Content starts

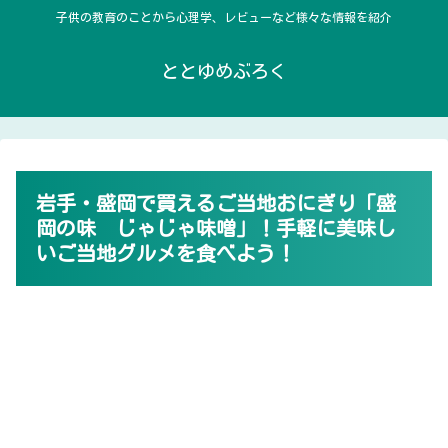
子供の教育のことから心理学、レビューなど様々な情報を紹介
ととゆめぶろく
岩手・盛岡で買えるご当地おにぎり「盛
岡の味 じゃじゃ味噌」！手軽に美味し
いご当地グルメを食べよう！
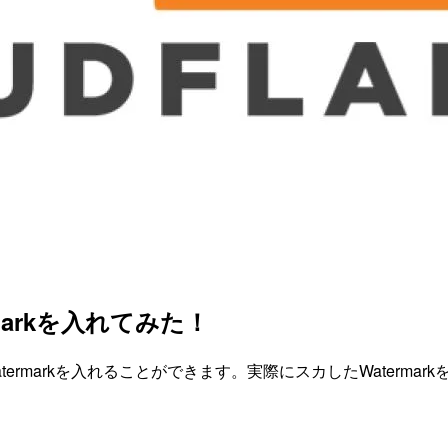
ermarkを入れてみた！
ド時にWatermarkを入れることができます。実際にスカしたWat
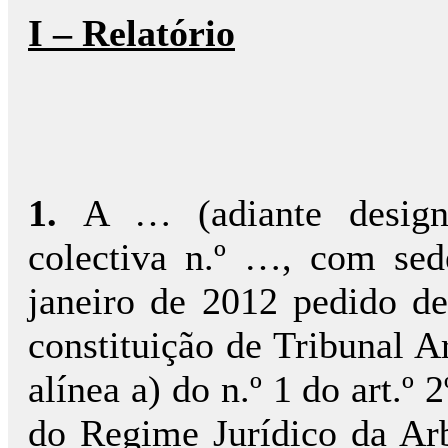
I – Relatório
1.
A … (adiante design
colectiva n.º …, com se
janeiro de 2012 pedido de
constituição de Tribunal Ar
alínea a) do n.º 1 do art.º 2
do Regime Jurídico da Arb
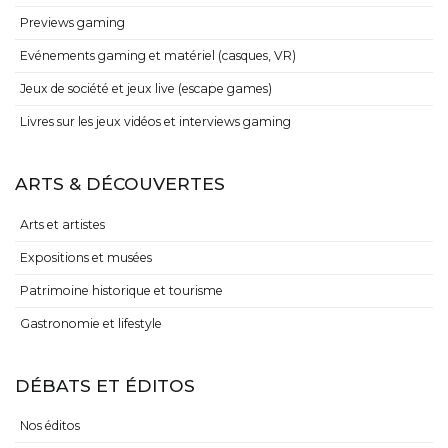
Previews gaming
Evénements gaming et matériel (casques, VR)
Jeux de société et jeux live (escape games)
Livres sur les jeux vidéos et interviews gaming
ARTS & DÉCOUVERTES
Arts et artistes
Expositions et musées
Patrimoine historique et tourisme
Gastronomie et lifestyle
DÉBATS ET ÉDITOS
Nos éditos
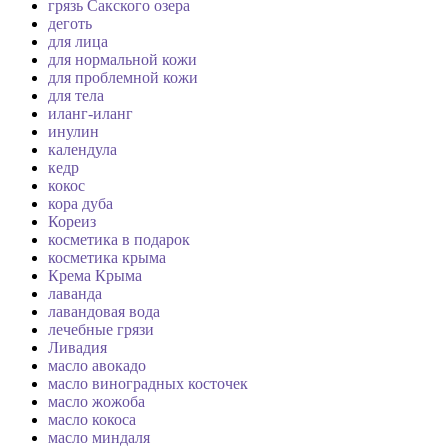
грязь Сакского озера
деготь
для лица
для нормальной кожи
для проблемной кожи
для тела
иланг-иланг
инулин
календула
кедр
кокос
кора дуба
Кореиз
косметика в подарок
косметика крыма
Крема Крыма
лаванда
лавандовая вода
лечебные грязи
Ливадия
масло авокадо
масло виноградных косточек
масло жожоба
масло кокоса
масло миндаля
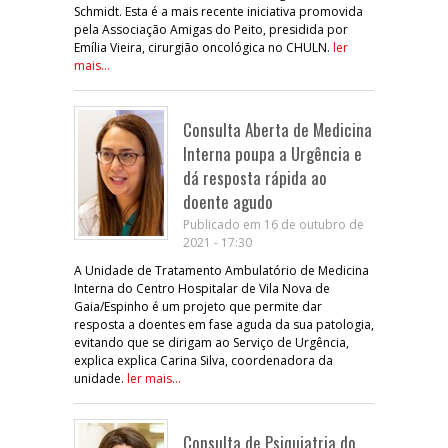
Schmidt. Esta é a mais recente iniciativa promovida
pela Associação Amigas do Peito, presidida por
Emília Vieira, cirurgião oncológica no CHULN.
ler
mais...
Consulta Aberta de Medicina
Interna poupa a Urgência e
dá resposta rápida ao
doente agudo
Publicado em 16 de outubro de
2021 - 17:30
A Unidade de Tratamento Ambulatório de Medicina
Interna do Centro Hospitalar de Vila Nova de
Gaia/Espinho é um projeto que permite dar
resposta a doentes em fase aguda da sua patologia,
evitando que se dirigam ao Serviço de Urgência,
explica explica Carina Silva, coordenadora da
unidade.
ler mais...
Consulta de Psiquiatria do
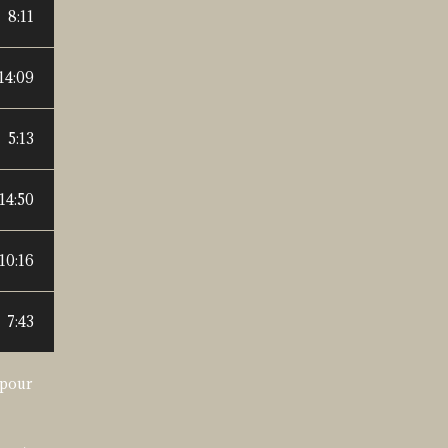
8:11
14:09
5:13
14:50
10:16
7:43
 pour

Content ends

Copy every line of the entries above in which "gaming" occurs.

ANSWER TO THE EXERCISE:
Previews gaming
Evénements gaming et matériel (casques, VR)
Livres sur les jeux vidéos et interviews gaming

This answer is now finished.